Work instruction:
Output every record exactly and leave each picture out.

(Excerpts from a dataset)
---

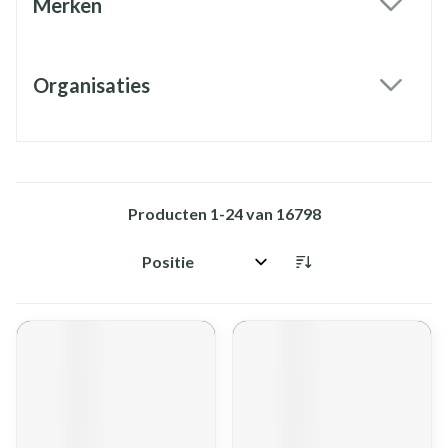
Merken
filter
Organisaties
filter
Producten
1
-
24
van
16798
Sorteer op:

---

Result for this exercise:
Merken
filter
Organisaties
filter
Producten
1
-
24
van
16798
Sorteer op:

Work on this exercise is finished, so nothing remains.